= Beginning of Section =

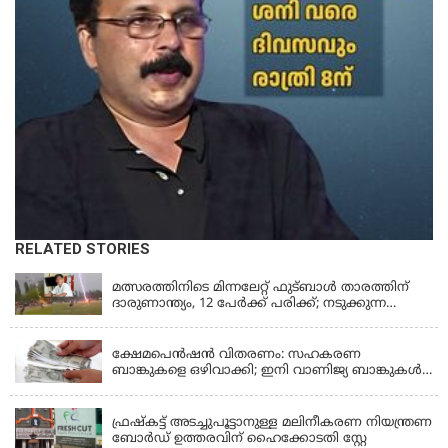
RELATED STORIES
LATEST NEWS
മത്സരത്തിനിടെ മിന്നലേറ്റ് ഫുട്‌ബാൾ താരത്തിന്
ദാരുണാന്ത്യം, 12 പേർക്ക് പരിക്ക്; നടുക്കുന്ന
വീഡിയോ
KERALA
ക്ഷേമപെൻഷൻ വിതരണം: സഹകരണ
ബാങ്കുകളെ ഒഴിവാക്കി; ഇനി വാണിജ്യ ബാങ്കുകൾ
മാത്രം
KERALA
ഫ്രഷ്‌കട്ട് അടച്ചുപൂട്ടാനുള്ള മലിനീകരണ നിയന്ത്രണ
ബോർഡ് ഉത്തരവിന് ഹൈക്കോടതി സ്റ്റേ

= End of Section =

Try it: Transcribe exactly, please, the lines from the one with "ക്ഷേമപെൻഷൻ വിതരണം: സഹകരണ" to the last line of the entries above, ends included.

Answer to this exercise:
ക്ഷേമപെൻഷൻ വിതരണം: സഹകരണ
ബാങ്കുകളെ ഒഴിവാക്കി; ഇനി വാണിജ്യ ബാങ്കുകൾ
മാത്രം
KERALA
ഫ്രഷ്‌കട്ട് അടച്ചുപൂട്ടാനുള്ള മലിനീകരണ നിയന്ത്രണ
ബോർഡ് ഉത്തരവിന് ഹൈക്കോടതി സ്റ്റേ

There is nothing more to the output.